What is VIX all about?
The VIX is the volatility that is implied in the option pricing. Instead of just a single strike, a series of strikes around the spot price is taken and the IVs are averaged to arrive at the VIX. The VIX is also called the fear index as it shows the amount of fear implicit in option pricing. A higher level of VIX is an indication of a high degree of fear and uncertainty in the markets and is normally bearish.
VIX versus the Nifty
One of the most important relationships to understand is the one between the VIX and the Nifty levels. Historically, the Nifty and the VIX charts have moved exactly opposite to each other. VIX level of 20 and below are considered to be conducive to an up move in the indices. Throughout most of the last few years, the VIX has been in the region of 12-16. At these levels, the markets are seen as safe and any correction is soon met with interested buyers. In other words, you can say that downsides are limited. When the VIX tends to peak above 50, that is when the steep market falls are seen as also the sharpest corrections.

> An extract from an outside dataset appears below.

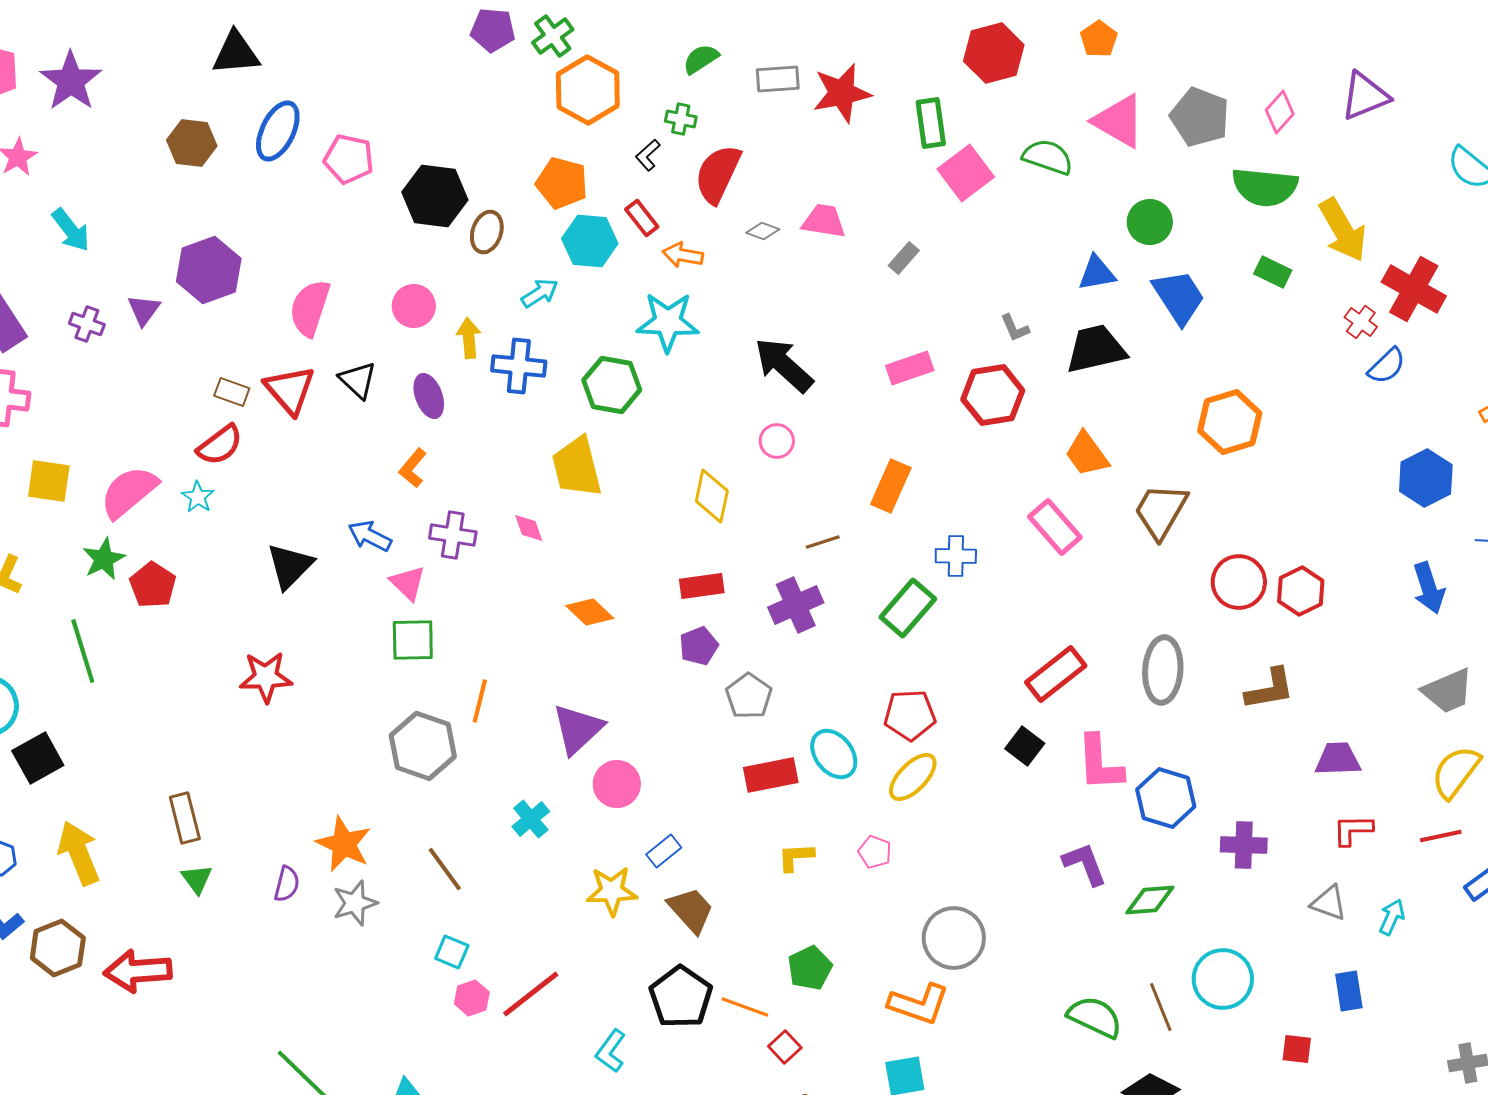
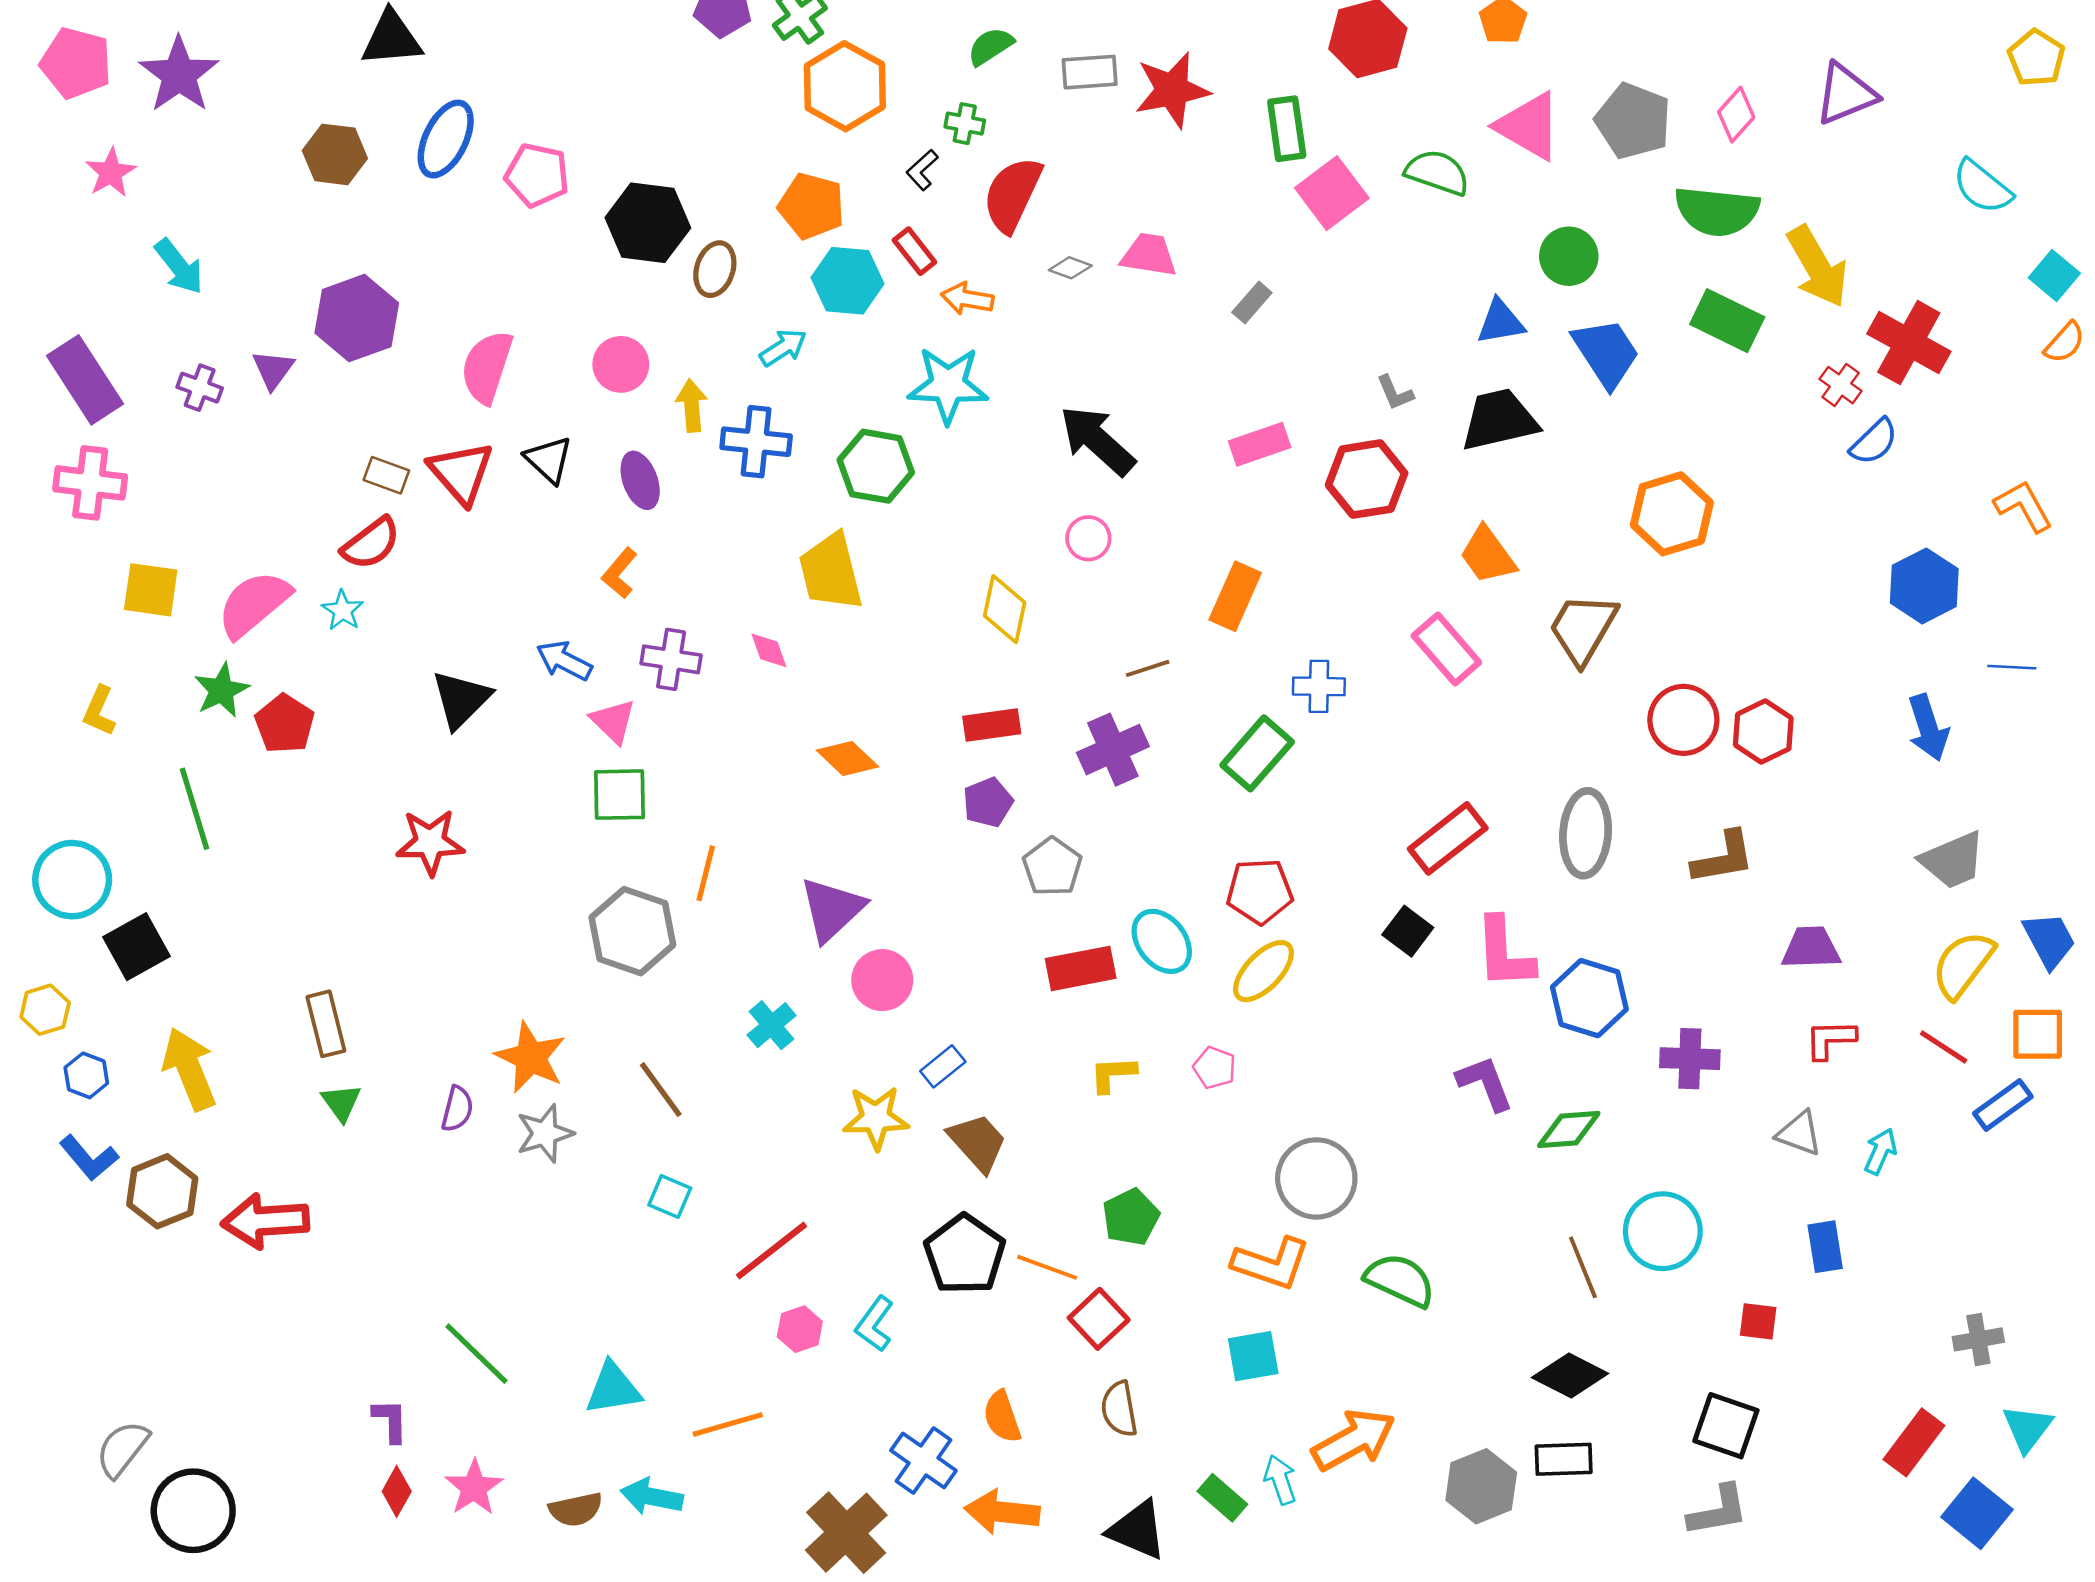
green rectangle: (1273, 272) -> (1727, 321), size x1.5
red line: (1441, 836) -> (1944, 1047), turned 45
pink hexagon: (472, 998) -> (800, 1329), moved
green semicircle: (1095, 1017) -> (1400, 1280), moved
red square: (785, 1047) -> (1099, 1319), size x1.4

How is VIX behaving currently?
VIX had first touched a peak of 85 during the peak of the Lehman crisis in 2008. After that, there have been bouts of spikes in VIX but it never got back to those levels. During April and May 2019, VIX had spiked to above 40 due to the election uncertainty but these levels tapered post the outcome. However, since the middle of Feb-20, the VIX has been consistently above the 50 levels and even touched a peak of 86.60 during this period. However, even after the recent bounce, the VIX continues to be elevated around the 70 levels. During the same period, the Nifty has fallen sharply by over 33%.
How to interpret the VIX
How do you interpret the VIX at above 70 levels with the Nifty showing signs of a bounce and the government trying to boost the economy? Clearly, any reliable rally in the Nifty can only happen after the VIX tapers to lower levels. As we have seen in the last few weeks, as long as VIX is at such elevated levels, market rallies are likely to be led by short-covering and will face pressure at higher levels. That is why you find that when the VIX remains high, the indices test the lows multiple times. Markets tend to bottom out only after the VIX tapers to below 20 and the last bull is squeezed out of the market. Sharp falls rarely exhibit a V-shaped recovery. It is a long grinding return to the previous high!